For this exercise, retype the lines from the one that holds "Jetzt kostenlos anmelden" through the one that holds "TOP-Liste Besucher" in the records below, both included, exactly and without pictures.

(Source records)
....................

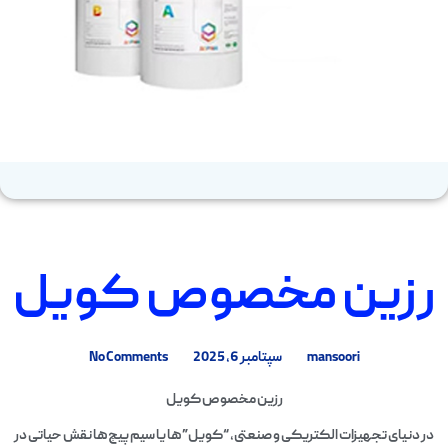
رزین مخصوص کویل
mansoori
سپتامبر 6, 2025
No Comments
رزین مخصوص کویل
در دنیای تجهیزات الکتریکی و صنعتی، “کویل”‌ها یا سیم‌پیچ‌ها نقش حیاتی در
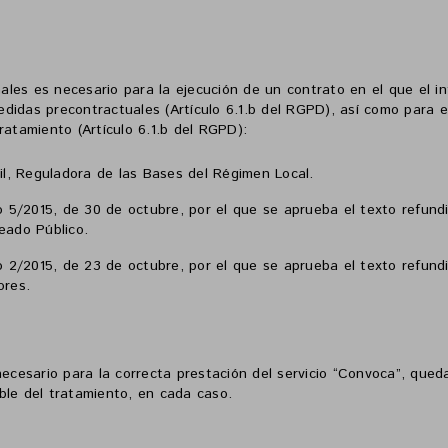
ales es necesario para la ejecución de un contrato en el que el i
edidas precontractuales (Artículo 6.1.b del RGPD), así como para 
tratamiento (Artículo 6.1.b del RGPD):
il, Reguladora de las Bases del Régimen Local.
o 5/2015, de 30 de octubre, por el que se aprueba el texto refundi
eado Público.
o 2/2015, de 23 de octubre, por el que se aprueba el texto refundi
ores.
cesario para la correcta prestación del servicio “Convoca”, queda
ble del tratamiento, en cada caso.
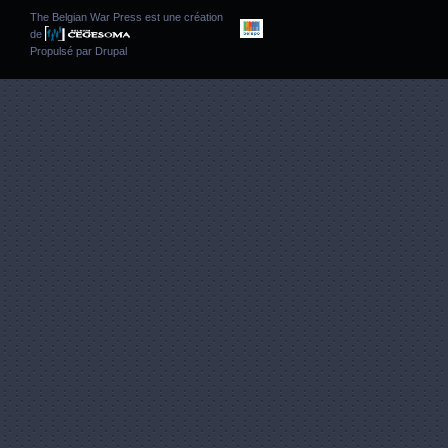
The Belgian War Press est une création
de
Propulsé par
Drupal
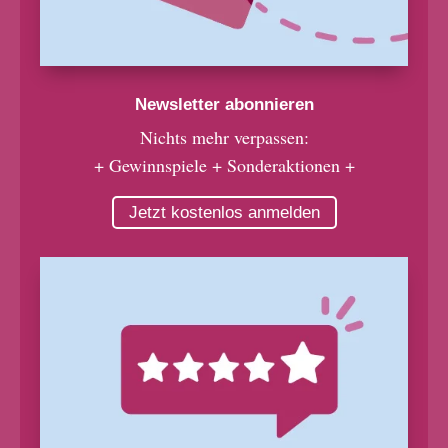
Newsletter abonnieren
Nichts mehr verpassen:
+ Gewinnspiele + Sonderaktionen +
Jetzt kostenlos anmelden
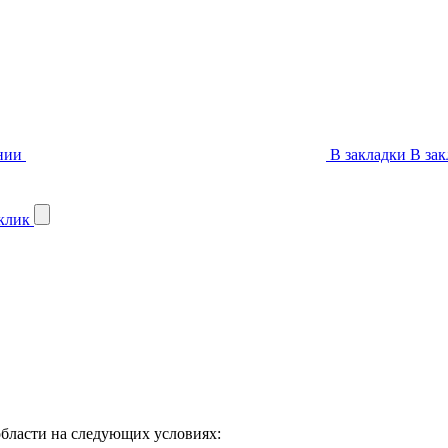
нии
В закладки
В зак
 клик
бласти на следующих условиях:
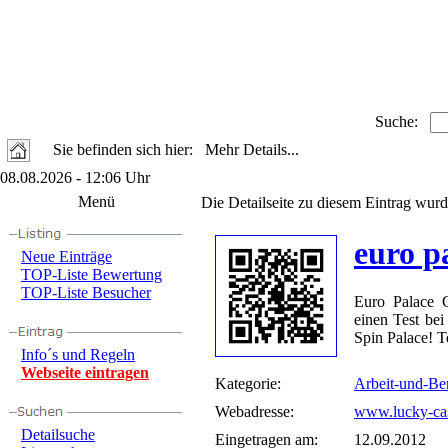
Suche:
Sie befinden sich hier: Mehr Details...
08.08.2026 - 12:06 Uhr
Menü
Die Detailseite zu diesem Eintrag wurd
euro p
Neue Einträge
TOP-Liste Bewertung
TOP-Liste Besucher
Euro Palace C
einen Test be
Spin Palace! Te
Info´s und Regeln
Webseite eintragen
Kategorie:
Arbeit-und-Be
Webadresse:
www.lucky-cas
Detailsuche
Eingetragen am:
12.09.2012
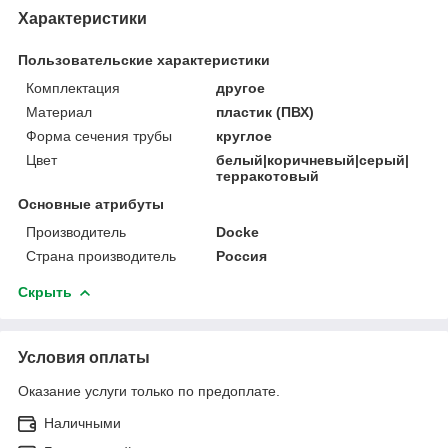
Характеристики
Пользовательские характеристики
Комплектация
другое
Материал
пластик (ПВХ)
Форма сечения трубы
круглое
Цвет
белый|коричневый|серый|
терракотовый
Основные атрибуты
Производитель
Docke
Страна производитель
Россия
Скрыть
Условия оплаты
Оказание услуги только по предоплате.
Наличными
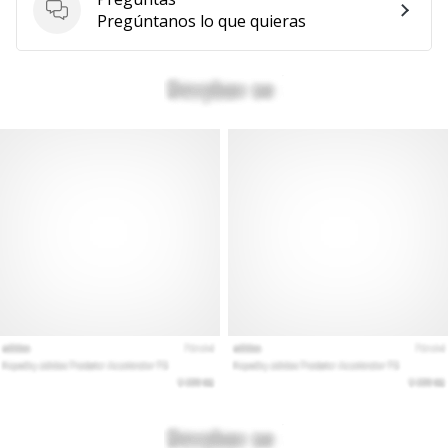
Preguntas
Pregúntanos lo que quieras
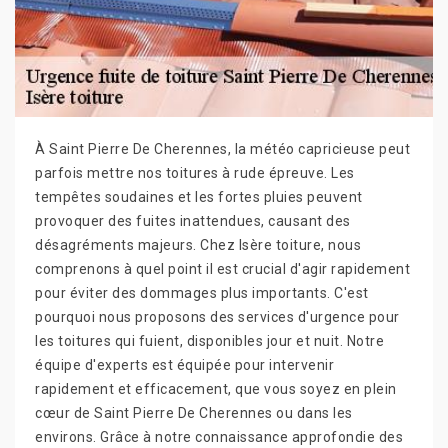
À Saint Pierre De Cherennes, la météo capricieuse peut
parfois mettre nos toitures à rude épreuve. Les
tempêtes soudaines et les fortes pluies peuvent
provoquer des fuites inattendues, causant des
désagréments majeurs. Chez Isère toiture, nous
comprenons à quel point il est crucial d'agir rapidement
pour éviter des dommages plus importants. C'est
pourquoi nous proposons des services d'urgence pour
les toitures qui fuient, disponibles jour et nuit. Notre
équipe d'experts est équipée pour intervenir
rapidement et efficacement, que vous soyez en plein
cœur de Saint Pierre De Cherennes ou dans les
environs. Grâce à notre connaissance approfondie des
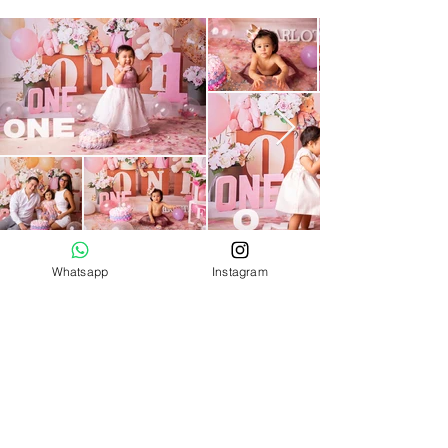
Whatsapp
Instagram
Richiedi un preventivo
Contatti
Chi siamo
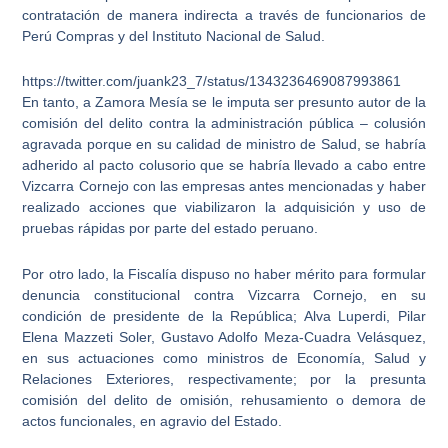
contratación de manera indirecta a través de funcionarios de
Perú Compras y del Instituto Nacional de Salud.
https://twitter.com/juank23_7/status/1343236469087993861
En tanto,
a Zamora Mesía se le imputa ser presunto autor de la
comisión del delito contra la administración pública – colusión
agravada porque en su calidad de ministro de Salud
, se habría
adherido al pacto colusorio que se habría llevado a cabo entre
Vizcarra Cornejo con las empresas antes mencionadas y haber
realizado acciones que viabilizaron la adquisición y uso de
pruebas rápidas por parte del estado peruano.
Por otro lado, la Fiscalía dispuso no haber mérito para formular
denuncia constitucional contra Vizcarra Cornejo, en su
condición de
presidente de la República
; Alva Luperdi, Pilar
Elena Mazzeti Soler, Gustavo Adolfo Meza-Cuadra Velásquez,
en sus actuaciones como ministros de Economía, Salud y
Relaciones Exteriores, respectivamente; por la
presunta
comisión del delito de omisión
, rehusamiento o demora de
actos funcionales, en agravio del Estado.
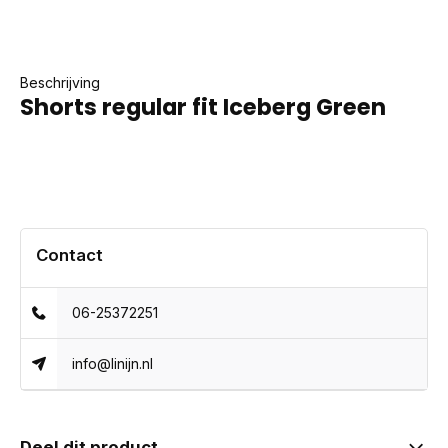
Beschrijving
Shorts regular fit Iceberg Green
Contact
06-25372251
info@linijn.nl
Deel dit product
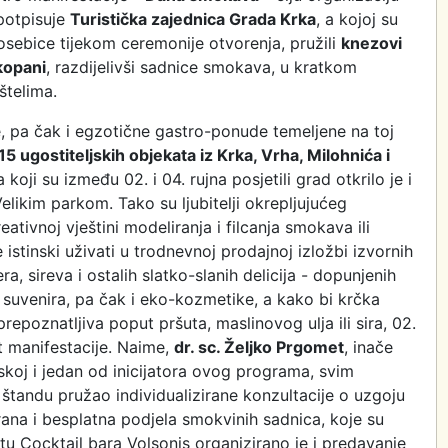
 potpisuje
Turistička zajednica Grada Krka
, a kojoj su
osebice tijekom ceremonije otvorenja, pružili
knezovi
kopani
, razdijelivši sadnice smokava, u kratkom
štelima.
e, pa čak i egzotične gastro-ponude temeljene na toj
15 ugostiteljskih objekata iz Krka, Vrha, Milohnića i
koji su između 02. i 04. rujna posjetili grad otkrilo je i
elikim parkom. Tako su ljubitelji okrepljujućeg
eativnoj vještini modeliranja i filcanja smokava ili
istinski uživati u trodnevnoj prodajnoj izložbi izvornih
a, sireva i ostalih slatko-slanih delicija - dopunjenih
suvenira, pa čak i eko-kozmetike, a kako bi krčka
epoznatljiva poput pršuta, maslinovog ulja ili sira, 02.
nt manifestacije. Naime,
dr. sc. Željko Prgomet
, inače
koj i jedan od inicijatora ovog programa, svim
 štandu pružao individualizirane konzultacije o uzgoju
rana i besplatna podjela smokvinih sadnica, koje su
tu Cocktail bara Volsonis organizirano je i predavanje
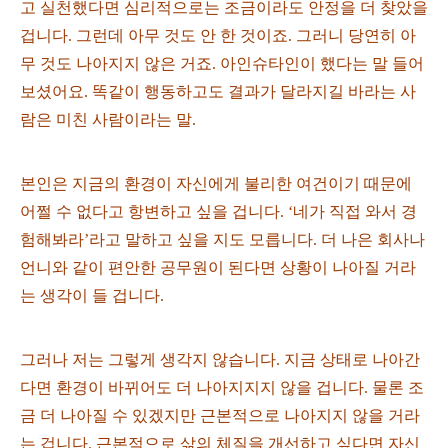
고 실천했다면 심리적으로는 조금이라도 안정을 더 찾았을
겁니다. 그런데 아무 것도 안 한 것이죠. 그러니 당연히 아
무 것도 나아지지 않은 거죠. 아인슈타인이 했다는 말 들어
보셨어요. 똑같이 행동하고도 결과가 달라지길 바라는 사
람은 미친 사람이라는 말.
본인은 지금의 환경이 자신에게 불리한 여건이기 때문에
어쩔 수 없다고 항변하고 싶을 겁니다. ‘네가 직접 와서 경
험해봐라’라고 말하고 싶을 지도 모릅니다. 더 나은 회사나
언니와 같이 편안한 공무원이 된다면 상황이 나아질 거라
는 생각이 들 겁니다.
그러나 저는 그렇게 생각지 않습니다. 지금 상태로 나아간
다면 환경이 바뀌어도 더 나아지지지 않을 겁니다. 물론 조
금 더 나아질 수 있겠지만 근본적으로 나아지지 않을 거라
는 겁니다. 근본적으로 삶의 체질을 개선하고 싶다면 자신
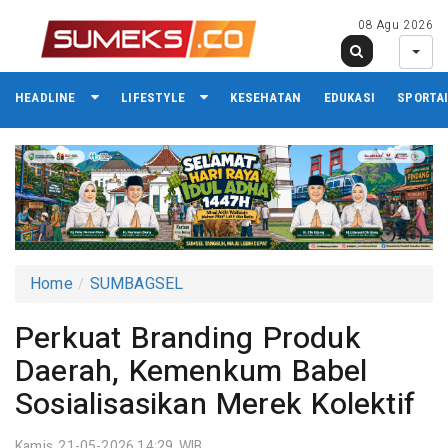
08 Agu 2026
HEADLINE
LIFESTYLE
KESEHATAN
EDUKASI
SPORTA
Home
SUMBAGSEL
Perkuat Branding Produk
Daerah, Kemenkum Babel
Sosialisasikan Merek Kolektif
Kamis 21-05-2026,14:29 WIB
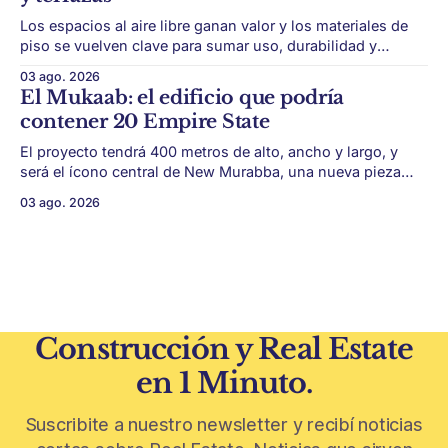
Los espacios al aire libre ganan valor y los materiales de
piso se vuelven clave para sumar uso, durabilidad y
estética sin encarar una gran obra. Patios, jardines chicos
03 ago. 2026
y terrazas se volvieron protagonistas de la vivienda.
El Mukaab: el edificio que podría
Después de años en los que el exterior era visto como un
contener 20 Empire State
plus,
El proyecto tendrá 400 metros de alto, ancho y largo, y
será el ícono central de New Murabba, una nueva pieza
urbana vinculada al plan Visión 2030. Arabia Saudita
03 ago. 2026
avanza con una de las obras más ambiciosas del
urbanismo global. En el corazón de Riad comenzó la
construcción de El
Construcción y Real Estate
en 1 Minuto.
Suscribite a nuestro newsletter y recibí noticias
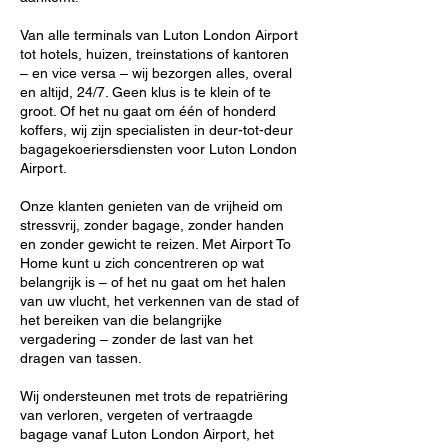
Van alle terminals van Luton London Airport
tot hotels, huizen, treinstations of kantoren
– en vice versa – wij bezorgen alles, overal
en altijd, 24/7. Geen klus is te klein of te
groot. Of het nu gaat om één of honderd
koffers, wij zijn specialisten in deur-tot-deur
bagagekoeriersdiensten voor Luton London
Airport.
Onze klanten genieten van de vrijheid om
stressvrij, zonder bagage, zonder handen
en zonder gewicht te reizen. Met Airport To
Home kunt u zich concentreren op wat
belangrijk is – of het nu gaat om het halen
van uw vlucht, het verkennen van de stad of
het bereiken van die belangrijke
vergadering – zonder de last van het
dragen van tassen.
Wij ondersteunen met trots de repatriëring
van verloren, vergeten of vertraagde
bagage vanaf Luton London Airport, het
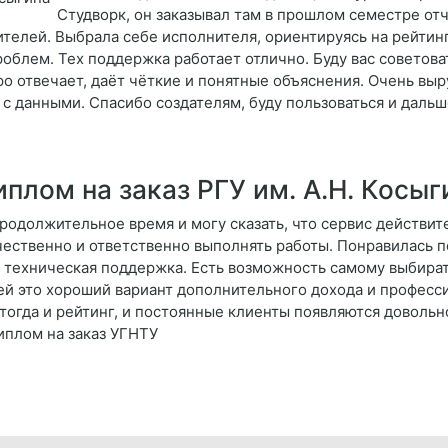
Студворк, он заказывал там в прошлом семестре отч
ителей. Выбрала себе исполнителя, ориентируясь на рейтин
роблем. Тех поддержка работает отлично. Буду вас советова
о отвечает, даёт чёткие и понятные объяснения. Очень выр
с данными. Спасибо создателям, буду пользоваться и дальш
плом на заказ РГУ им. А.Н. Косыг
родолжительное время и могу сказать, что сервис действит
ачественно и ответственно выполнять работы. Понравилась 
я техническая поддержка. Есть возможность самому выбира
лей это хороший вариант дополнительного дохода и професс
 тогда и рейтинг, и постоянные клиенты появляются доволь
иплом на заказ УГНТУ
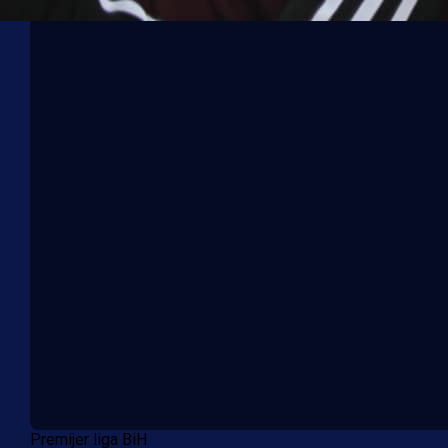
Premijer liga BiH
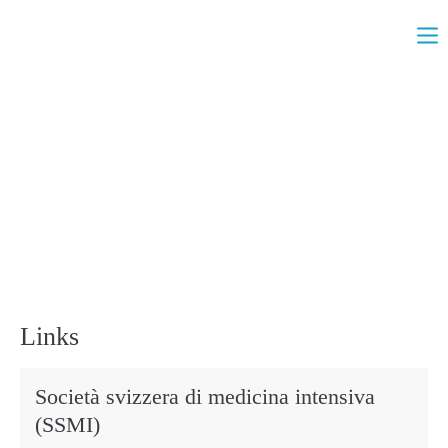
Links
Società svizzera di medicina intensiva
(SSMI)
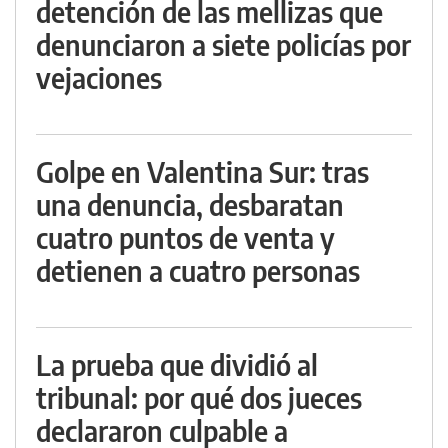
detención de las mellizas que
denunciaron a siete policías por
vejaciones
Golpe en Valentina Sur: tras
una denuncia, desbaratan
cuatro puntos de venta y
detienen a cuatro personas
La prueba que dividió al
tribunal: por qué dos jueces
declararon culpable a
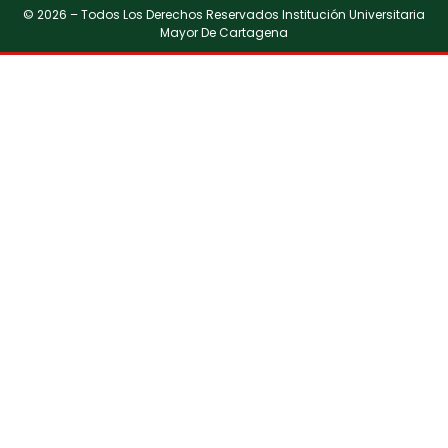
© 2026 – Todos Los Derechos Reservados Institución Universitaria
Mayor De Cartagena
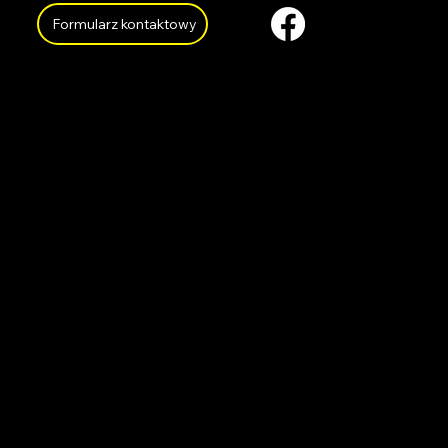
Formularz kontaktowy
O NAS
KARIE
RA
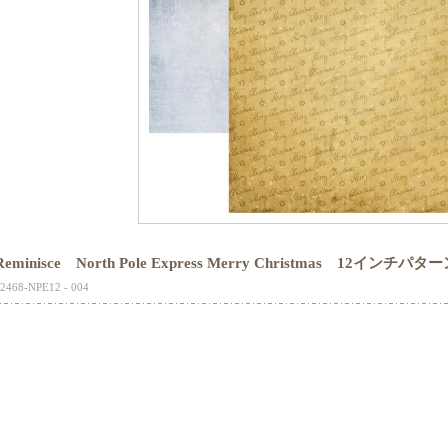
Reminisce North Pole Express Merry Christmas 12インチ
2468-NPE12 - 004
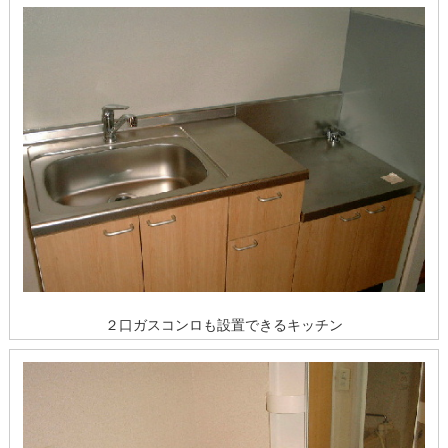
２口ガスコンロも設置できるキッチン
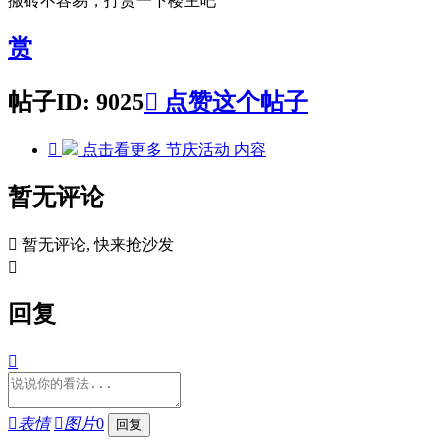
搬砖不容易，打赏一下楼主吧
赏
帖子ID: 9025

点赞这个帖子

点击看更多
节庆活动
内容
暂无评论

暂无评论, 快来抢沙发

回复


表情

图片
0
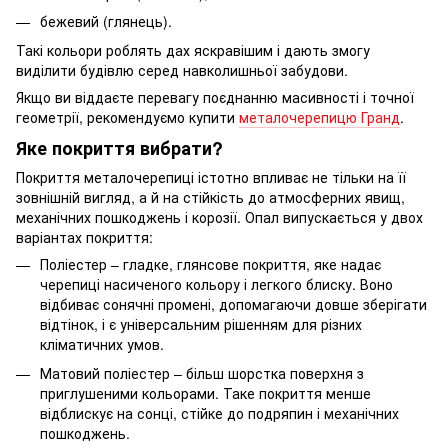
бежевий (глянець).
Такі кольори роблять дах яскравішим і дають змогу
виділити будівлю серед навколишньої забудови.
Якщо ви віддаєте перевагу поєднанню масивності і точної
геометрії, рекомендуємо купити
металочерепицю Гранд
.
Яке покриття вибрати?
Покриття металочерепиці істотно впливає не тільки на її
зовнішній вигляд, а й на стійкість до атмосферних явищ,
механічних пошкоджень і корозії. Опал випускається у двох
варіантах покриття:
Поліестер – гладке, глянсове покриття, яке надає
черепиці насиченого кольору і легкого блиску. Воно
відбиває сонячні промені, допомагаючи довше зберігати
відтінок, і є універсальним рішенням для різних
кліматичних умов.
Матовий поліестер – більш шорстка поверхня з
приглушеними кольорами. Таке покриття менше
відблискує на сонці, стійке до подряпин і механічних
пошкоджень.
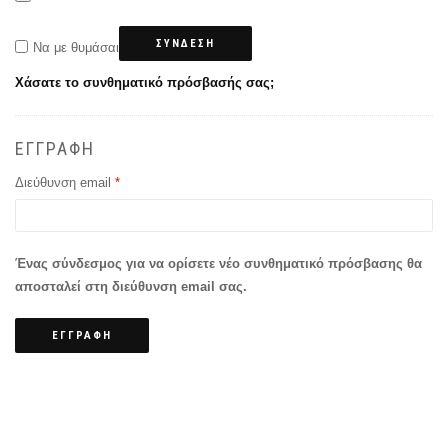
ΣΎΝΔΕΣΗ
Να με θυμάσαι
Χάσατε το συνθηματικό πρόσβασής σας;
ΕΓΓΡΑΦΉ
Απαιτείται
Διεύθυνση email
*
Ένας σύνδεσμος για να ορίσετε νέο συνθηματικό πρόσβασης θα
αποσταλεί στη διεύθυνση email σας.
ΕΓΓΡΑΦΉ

....................

◆ Reply to the task:
Jetzt kostenlos anmelden
нии
В закладки
В зак
 клик
бласти на следующих условиях:
Suche:
Sie befinden sich hier: Mehr Details...
08.08.2026 - 12:06 Uhr
Menü
Die Detailseite zu diesem Eintrag wurd
euro p
Neue Einträge
TOP-Liste Bewertung
TOP-Liste Besucher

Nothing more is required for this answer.